Written for senior leaders, boards, management scholars, and the thoughtful practitioner who senses that the conventional playbook has stopped answering the questions that matter.

"The machine is a human construction, and like all human constructions, it can be redesigned, rebuilt, or replaced."

After the Average

The New Science of Retail

London, 2026

Retail, as we have known it for the past century, was built on a useful fiction: the average customer. Shops, catalogues, supply chains and advertising were all engineered to serve a person who never actually existed — a statistical composite whose preferences, assembled from millions of real ones, belonged to no one in particular. After the Average is an extended argument that this fiction has now collapsed, and that the businesses which will prosper in the decade ahead are those that have learnt to build from the opposite premise: that every customer, every visit and every context is singular, and that technology at last allows us to respect this without surrendering scale.

The book begins where good retail thinking has always begun — with the history of ideas. It traces how standardisation came to feel natural, how it borrowed its prestige from the triumphs of industrial production, and why the economics that once justified it have quietly reversed. It then introduces the chameleon as a working metaphor for a new kind of business — one that preserves its identity whilst altering its expression in each moment — before setting out three laws of what the author calls Retail 2.0. The second half is an evidence-led tour of practice: automakers rediscovering craft, fashion houses reading skin, the phygital frontier, and the experience merchants. The book closes with an unsentimental examination of risk and ethics, and a portrait of retail in 2035 as a living system rather than a network of outlets.

Written for retail executives, founders, investors, marketers and strategists who have noticed that the familiar metrics no longer predict the results they once did.

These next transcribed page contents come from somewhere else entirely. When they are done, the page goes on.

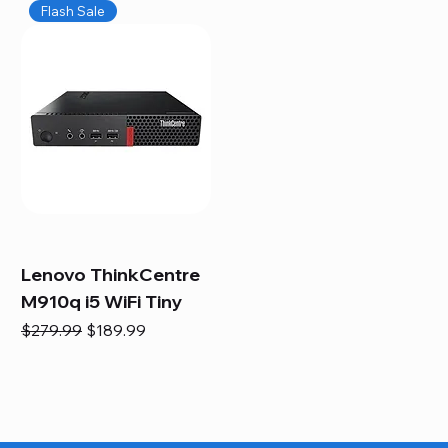
Flash Sale
Lenovo ThinkCentre
M910q i5 WiFi Tiny
Regular Price
Sale Price
$279.99
$189.99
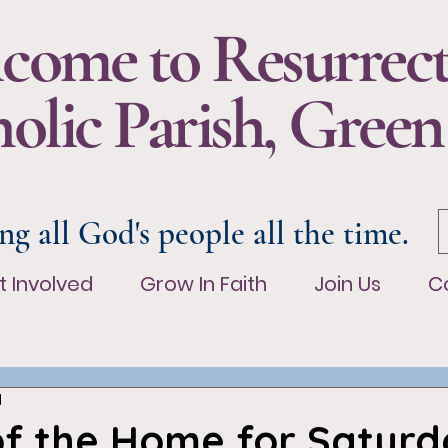
come to Resurrec
olic Parish, Green
ng all God's people all the time.
t Involved
Grow In Faith
Join Us
Co
t Involved
Grow In Faith
Join Us
C
d
of the Home for Saturd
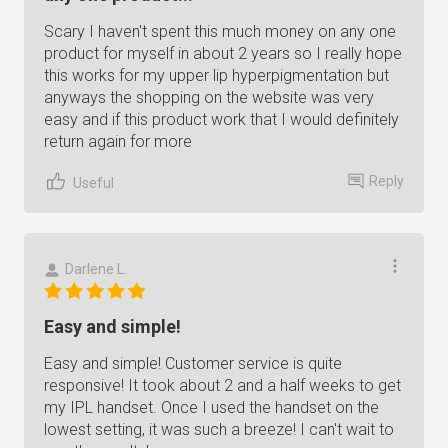
Scary I haven't spent this much money on any one
product for myself in about 2 years so I really hope
this works for my upper lip hyperpigmentation but
anyways the shopping on the website was very
easy and if this product work that I would definitely
return again for more
Reply
Useful
Darlene L.
Easy and simple!
Easy and simple! Customer service is quite
responsive! It took about 2 and a half weeks to get
my IPL handset. Once I used the handset on the
lowest setting, it was such a breeze! I can't wait to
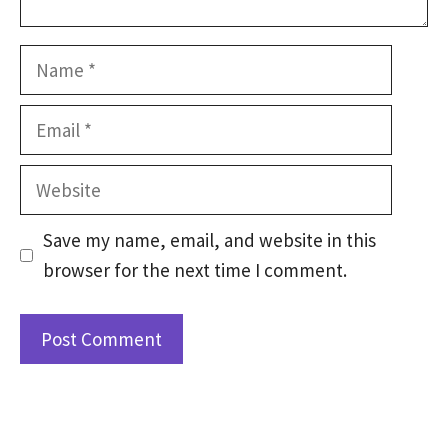
Name
Email
Website
Save my name, email, and website in this
browser for the next time I comment.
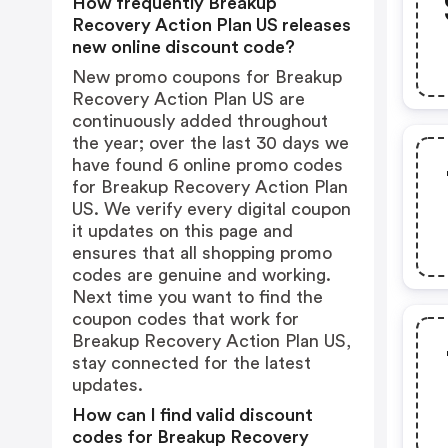
How frequently Breakup
Recovery Action Plan US releases
new online discount code?
New promo coupons for Breakup
Recovery Action Plan US are
continuously added throughout
the year; over the last 30 days we
have found 6 online promo codes
for Breakup Recovery Action Plan
US. We verify every digital coupon
it updates on this page and
ensures that all shopping promo
codes are genuine and working.
Next time you want to find the
coupon codes that work for
Breakup Recovery Action Plan US,
stay connected for the latest
updates.
How can I find valid discount
codes for Breakup Recovery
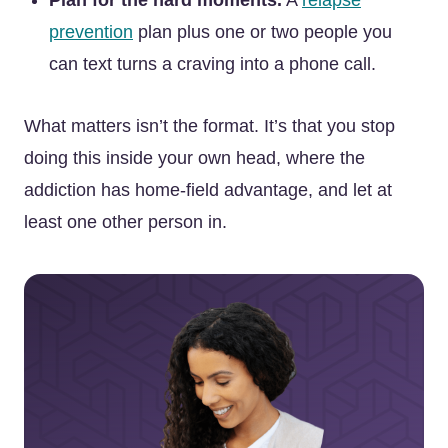
Plan for the hard moments.
A
relapse
prevention
plan plus one or two people you
can text turns a craving into a phone call.
What matters isn’t the format. It’s that you stop
doing this inside your own head, where the
addiction has home-field advantage, and let at
least one other person in.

"The average is a useful fiction, never a customer."

Chameleonisation

The Retail Revolution — Second Edition, Revised and Expanded

First published 2016 · Second edition, London 2026

If After the Average makes the case, Chameleonisation is the working manual. First published in 2016 — before the term had entered industry vocabulary — the book introduced the discipline of adapting every element of the retail experience to the individual customer whilst preserving the coherent identity of the brand. The second edition, revised throughout and expanded for 2026, incorporates a decade of new case studies and a substantial new treatment of artificial intelligence, phygital retail and the economics of personalisation.

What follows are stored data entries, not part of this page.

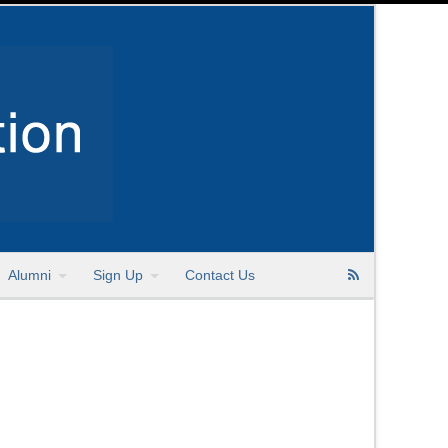
Alumni
Sign Up
Contact Us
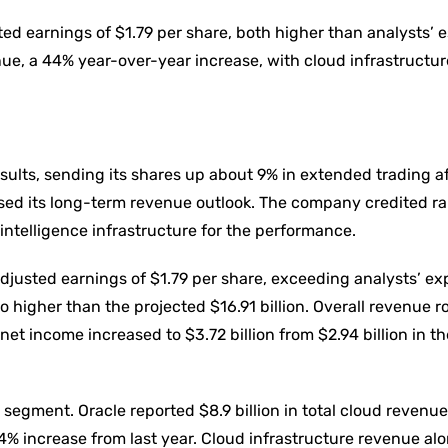
ted earnings of $1.79 per share, both higher than analysts’ 
ue, a 44% year-over-year increase, with cloud infrastructu
ults, sending its shares up about 9% in extended trading af
sed its long-term revenue outlook. The company credited r
 intelligence infrastructure for the performance.
djusted earnings of $1.79 per share, exceeding analysts’ ex
so higher than the projected $16.91 billion. Overall revenue 
net income increased to $3.72 billion from $2.94 billion in t
segment. Oracle reported $8.9 billion in total cloud revenue
4% increase from last year. Cloud infrastructure revenue al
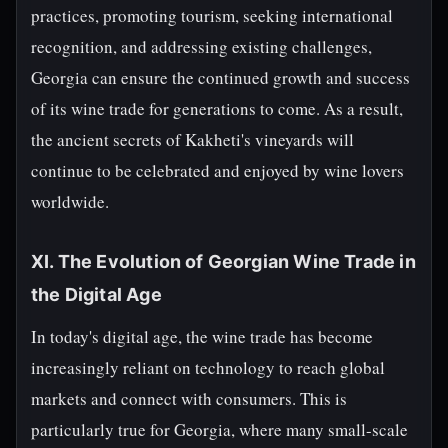
practices, promoting tourism, seeking international
recognition, and addressing existing challenges,
Georgia can ensure the continued growth and success
of its wine trade for generations to come. As a result,
the ancient secrets of Kakheti's vineyards will
continue to be celebrated and enjoyed by wine lovers
worldwide.
XI. The Evolution of Georgian Wine Trade in
the Digital Age
In today's digital age, the wine trade has become
increasingly reliant on technology to reach global
markets and connect with consumers. This is
particularly true for Georgia, where many small-scale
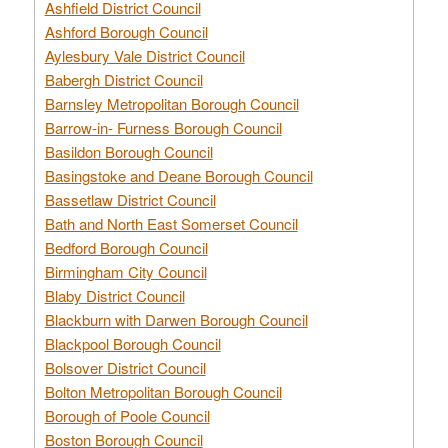
Ashfield District Council
Ashford Borough Council
Aylesbury Vale District Council
Babergh District Council
Barnsley Metropolitan Borough Council
Barrow-in- Furness Borough Council
Basildon Borough Council
Basingstoke and Deane Borough Council
Bassetlaw District Council
Bath and North East Somerset Council
Bedford Borough Council
Birmingham City Council
Blaby District Council
Blackburn with Darwen Borough Council
Blackpool Borough Council
Bolsover District Council
Bolton Metropolitan Borough Council
Borough of Poole Council
Boston Borough Council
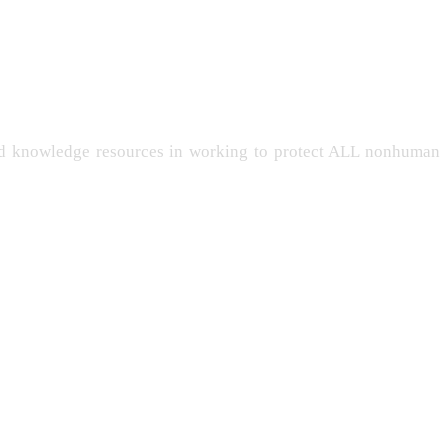
and knowledge resources in working to protect ALL nonhuman
-LIVING
PERSONHOOD
INTELLIGENCE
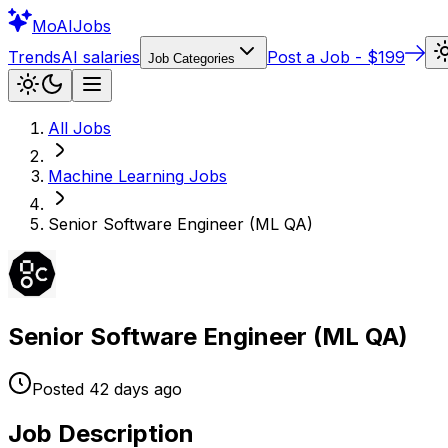
Mo
AIJobs
Trends
AI salaries
Post a Job - $199
Job Categories
All Jobs
Machine Learning
Jobs
Senior Software Engineer (ML QA)
Senior Software Engineer (ML QA)
Posted
42 days
ago
Job Description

The structure follows the shape of a genuine transformation: the end of standardised retail, the economics of uniqueness, the principle of the chameleon, the three principles of Retail 2.0, how it already works in the best examples, why online has already solved what offline is still grappling with, data as the new infrastructure, artificial intelligence from insight to action, the three phases of transformation, the new economics, business without intuition, and the risks and ethical limits that must accompany any adoption of these tools. The closing chapters offer a practical starting point, an implementation method, and a picture of retail ten years hence. The book ends with a reflection on identity — a reminder that Chameleonisation is not about becoming something else, but about becoming, more precisely, what one already is.

Written for operators and practitioners who want a rigorous, workable method rather than a manifesto: chief executives, heads of retail, heads of digital, heads of customer experience, and the consultants who advise them.

"The chameleon does not change who it is. It changes only how it is seen — and that is the deepest form of truthfulness."